Check every line of the entries below for "Valoración", and copy the lines that have it.

Exercise input »
"""
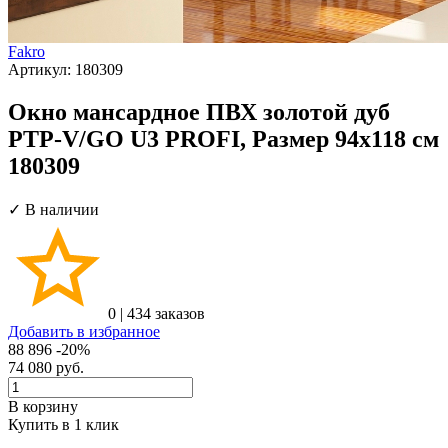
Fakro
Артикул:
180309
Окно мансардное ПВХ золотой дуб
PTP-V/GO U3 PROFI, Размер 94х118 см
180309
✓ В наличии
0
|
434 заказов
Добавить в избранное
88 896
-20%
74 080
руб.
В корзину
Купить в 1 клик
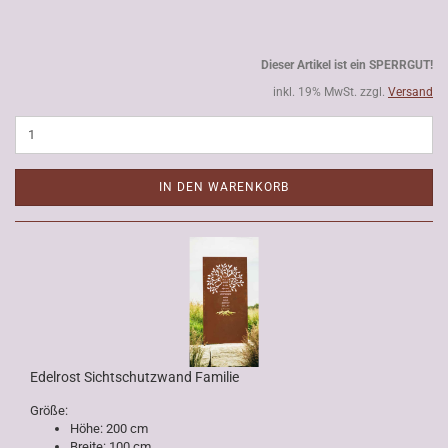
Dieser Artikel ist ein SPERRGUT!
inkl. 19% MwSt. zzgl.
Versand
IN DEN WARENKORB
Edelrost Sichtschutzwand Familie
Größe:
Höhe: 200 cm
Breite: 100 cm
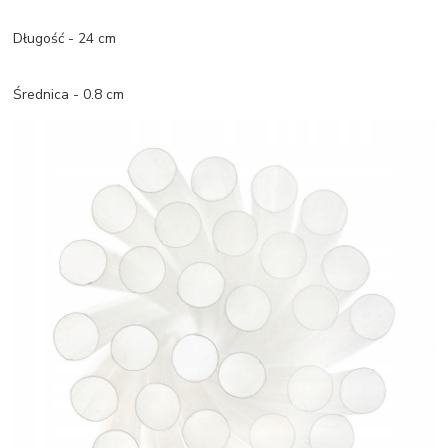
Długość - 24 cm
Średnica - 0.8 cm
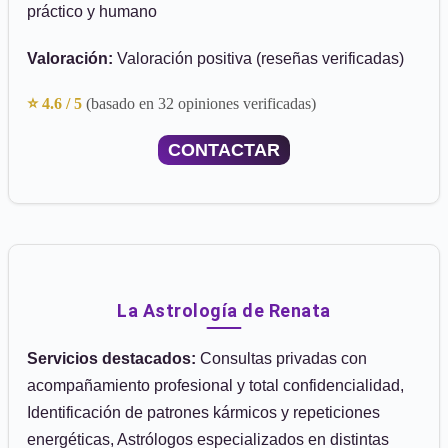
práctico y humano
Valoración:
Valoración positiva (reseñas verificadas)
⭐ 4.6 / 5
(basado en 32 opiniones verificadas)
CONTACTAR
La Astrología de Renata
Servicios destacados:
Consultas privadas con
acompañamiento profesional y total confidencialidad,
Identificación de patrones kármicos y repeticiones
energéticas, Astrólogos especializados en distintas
"""
"""
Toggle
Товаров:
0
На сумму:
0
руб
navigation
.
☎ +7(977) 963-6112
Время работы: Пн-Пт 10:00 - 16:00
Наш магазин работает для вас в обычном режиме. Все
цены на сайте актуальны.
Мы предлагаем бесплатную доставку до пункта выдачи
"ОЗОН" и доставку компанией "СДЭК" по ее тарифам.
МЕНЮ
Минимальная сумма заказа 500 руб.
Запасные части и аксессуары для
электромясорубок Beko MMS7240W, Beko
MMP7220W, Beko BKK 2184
"""
Completed exercise »
Valoración:
Valoración positiva (reseñas verificadas)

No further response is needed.